The punchline of the night isn’t meant for laughs: Comics in China, North Korea, and Egypt have been penalized for their material; The Taliban murdered Afghani comedian Khasha Zwan and in the video the killers made of the execution, he was cracking jokes up until the end. And there’s the point: Comedy is not only a matter of free speech; it’s a matter of life and death.

The Last Word

Comedian Judy Gold
Judy Gold in ‘Yes, I Can Say That’ at Primary Stages at 59E59 Theaters. Photo by James Leynse

“So I’m gonna show you that silencing comedians not only robs us of joy, but it’s also a danger to our democracy and even a threat to our very survival,” says Gold.  
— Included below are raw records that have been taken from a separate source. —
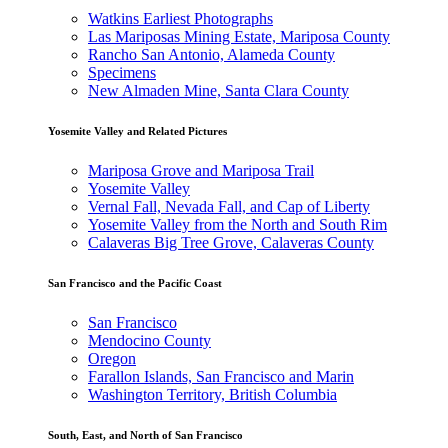
Watkins Earliest Photographs
Las Mariposas Mining Estate, Mariposa County
Rancho San Antonio, Alameda County
Specimens
New Almaden Mine, Santa Clara County
Yosemite Valley and Related Pictures
Mariposa Grove and Mariposa Trail
Yosemite Valley
Vernal Fall, Nevada Fall, and Cap of Liberty
Yosemite Valley from the North and South Rim
Calaveras Big Tree Grove, Calaveras County
San Francisco and the Pacific Coast
San Francisco
Mendocino County
Oregon
Farallon Islands, San Francisco and Marin
Washington Territory, British Columbia
South, East, and North of San Francisco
Sounds big. But at the core of Gold’s show is the belief that we should laugh at fear, terror, and differences that make us uncomfortable. At cancer, even. At the Holocaust. Possibly even at 9/11. Oh, and HIV/AIDS (of which she quotes late comic Steve Moore: “Don’t f*ck with me. I’ll open a vein and take out the whole front row!”). Why? Because it keeps us free.

Freedom is a risky business and is certainly not a safe space. That’s the point. Comedy, as a profession, is already dominated by “Jewish or Black or women or Asian or fat or funny looking, or some kind of outsider,” says Gold. “Fact is, there aren’t a whole lot of hilarious hetero, cis, white, Anglo-Saxon Protestant men out there. Okay, Jim Gaffigan. That’s it.”

It’s a helluva sermon. Come for the moments when Gold quits telling us and shows us: When she hilariously becomes Chuck Schumer; or her ex-partner with C-section stitches berating her for not coming out as a lesbian co-parent.

Or when she recalls how most of her parents’ friends survived the Holocaust and laughed. Not laughed about it. That would be another show. They laughed to survive.

Yes, I Can Say That! plays Off-Broadway at Primary Stages at 59E59 Theaters through April 16.